3

Bellman equation is the fundamental mathematical equation we learn about in reinforcement learning. I am self learning(not a quant) reinforcement learning theory and came across this equation.

U(s) <- R(s)+gamma*max(sum(T(s,a,s')(U(s')))

where U is the utility function, R reward, gamma discount factor and T transition function.

How should I use Bellman equation for a simple grid world?

Below is a simple grid world; Consider the naming of bottom to up grid as a and b and left to right grid as 1,2 and 3 with four actions up,down,left and right

Now our rewards at b1 is -100 and a2 as +10 and the rest of the grid has a reward of 0.

Let say I start from b3 positions then how should I calculate other state values?

enter image description here

Eka
  • 753

1 Answers1

2

So, on one hand you should clarify what does the sum() range over, but let's start with the transition function $T(s,a,s')$ : it's a function of three arguments; the future state $s'$, the action taken $a$ and the current state $s$. Informally, $T$ records all the combinations of "where we are", "what action we take" and "where will we be next".

We know that both the state space and the action set are discrete (can be labeled as integer numbers) and rather small, so $T$ can be completely enumerated; it can be thought of as a table with $n_s \times n_a \times n_s$ entries.

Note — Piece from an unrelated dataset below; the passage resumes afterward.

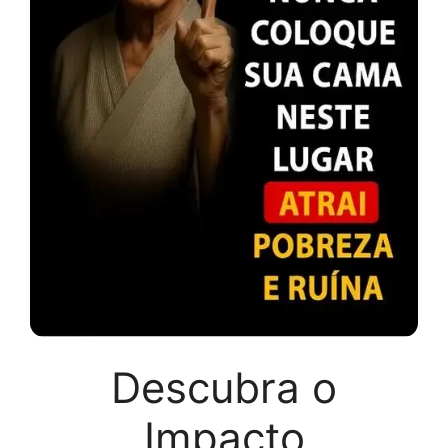
Descubra o
Impacto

However $T$ is also sparse (many, if not most, elements are $0$), since certain state jumps are not possible: in our gridworld example, one can only go from $a_3$ to either $a_2$ or $b_3$ (let's just number the states from 1 to 6 from now on and the actions U-L-D-R as 1 to 4), so $$T(s = 6,\cdot,\cdot) = \begin{array}{c} U \\L \\ D \\ R \end{array} \left( \begin{array}{c c c c c c} 0 & 0 & 0 & 0 & 0 & 0 \\ 0 & 0 & 0 & 0 & \mathbf{1} & 0 \\ 0 & 0 & \mathbf{1} & 0 & 0 & 0 \\ 0 & 0 & 0 & 0 & 0 & 0 \\ \end{array} \right) $$

The other "slices" of $T$ correspond to the other 5 states.

The equation you wrote above models the value of being in the present state $s$. It should be written as $$U(s) = R(s) \, \gamma \max_i \left[ \sum_j T(s,a_i,s_j') U(s_j') \right]$$ so that we "marginalize out" the future state (by summing over $s_j'$) and then seek the action that maximizes that sum.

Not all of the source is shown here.